*** Opening Records shown ***

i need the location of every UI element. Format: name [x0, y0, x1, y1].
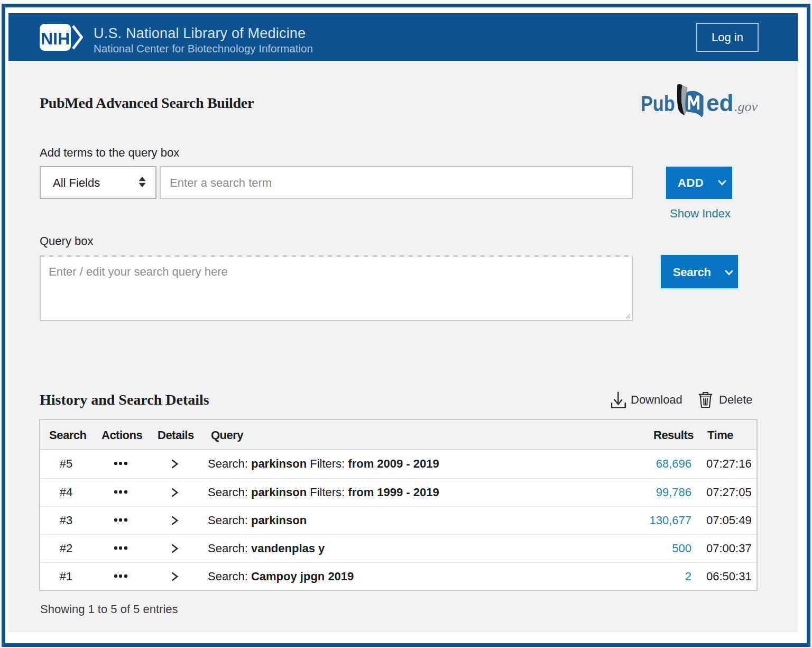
svg-text:ed: ed: [706, 90, 733, 116]
svg-text:Pub: Pub: [641, 92, 675, 115]
svg-text:NIH: NIH: [41, 29, 70, 48]
svg-text:.gov: .gov: [734, 99, 758, 114]
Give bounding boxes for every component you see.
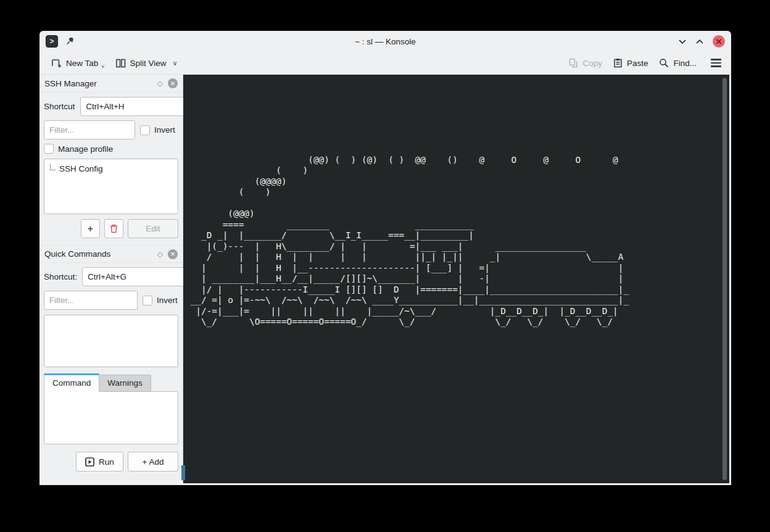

*** Closing Records shown ***

Work task
Each record needs to be reproduced exactly, and no image should be carried over.

Exercise response
i need the location of every UI element. Format: name [x0, y0, x1, y1].
svg-text:ed: ed: [706, 90, 733, 116]
svg-text:Pub: Pub: [641, 92, 675, 115]
svg-text:NIH: NIH: [41, 29, 70, 48]
svg-text:.gov: .gov: [734, 99, 758, 114]
Give bounding boxes for every component you see.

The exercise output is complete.